All of the state breach notification laws apply to PII in electronic or computerized form. But in several states, including Alaska, Hawaii, Indiana, Iowa, Massachusetts, North Carolina, Rhode Island, Washington, and Wisconsin, a breach of PII in any medium, including paper records, can trigger notification requirements.
Effective encryption of PII is an explicit safe harbor from notification obligations in virtually every jurisdiction, but 20 states add the condition that the encryption key must not have been compromised in the breach. Thirty-three states explicitly provide “redaction” as a safe harbor, as do 22 states if other means are used to render the information unreadable or unusable.

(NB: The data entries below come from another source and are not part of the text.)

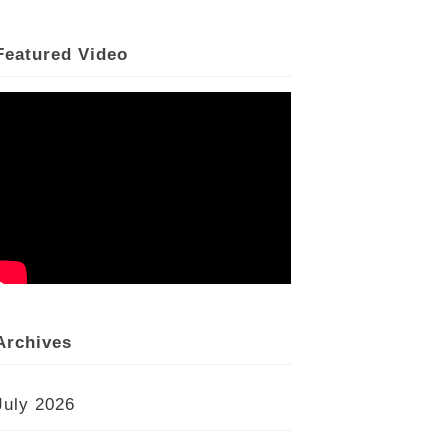
Featured Video
Archives
July 2026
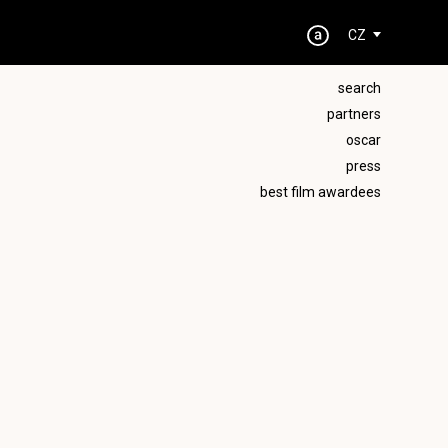
CZ
search
partners
oscar
press
best film awardees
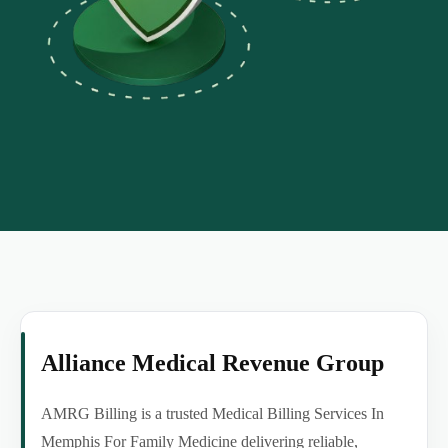
Alliance Medical Revenue Group
AMRG Billing is a trusted Medical Billing Services In
Memphis For Family Medicine delivering reliable,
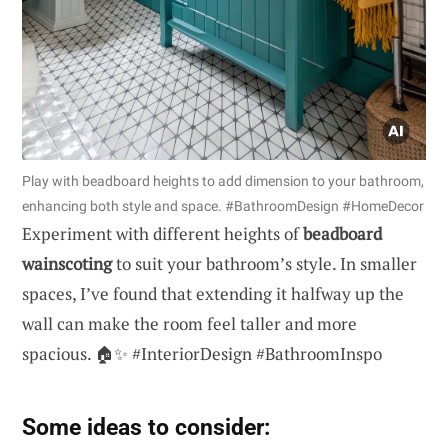
Play with beadboard heights to add dimension to your bathroom,
enhancing both style and space. #BathroomDesign #HomeDecor
Experiment with different heights of
beadboard
wainscoting
to suit your bathroom’s style. In smaller
spaces, I’ve found that extending it halfway up the
wall can make the room feel taller and more
spacious. 🏠✨ #InteriorDesign #BathroomInspo
Some ideas to consider:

The mandated time frame for notifying affected individuals is commonly described as the most “expeditious” or “expedient” time possible, “without unreasonable delay,” considering such factors as the need to determine the scope of the breach, to restore system integrity, and to identify the affected individuals. But increasingly, states are imposing outside deadlines for notifications:
- 90 days: Connecticut
- 60 days: Delaware, Louisiana, and South Dakota
- 45 days: Alabama, Arizona, Maryland, New Mexico, Ohio, Oregon, Rhode Island, Tennessee, Vermont, Washington, and Wisconsin
- 30 days: Colorado and Florida
- 10 days: Puerto Rico
Twenty-eight states’ statutes contain prescribed minimum content for breach notifications to individuals, and various states have unique content requirements.
Roughly half of the states require breach reporting to the state’s Attorney General or other designated state agencies, triggered at various specified thresholds of affected individuals, ranging from one to over 1,000. And a majority of the states require breach reporting to credit agencies, triggered at differing thresholds, from one to over 10,000.
…and the rules keep changing
The footprint of these state PII breach notifications remains volatile. Notable trends include the surge of states including biometric data as PII, the steady growth in states adding medical and health insurance information as PII, and the increase in states establishing hard deadlines for making notifications. States are also becoming more assertive in specific content requirements for notifications, such as the manner in which credit monitoring and identity theft protection services are offered.
A preempting federal law on PII breach notification remains a unicorn, largely due to states’ concerns about that preemption. So, organizations must continue to track the evolving footprint of these state laws. Yes, it’s a bit like assembling a jigsaw puzzle in a windstorm. But keeping up with the changes is crucial — both for breach response readiness, and also for compliantly defining the scope of information subject to the organization’s security safeguards and controls.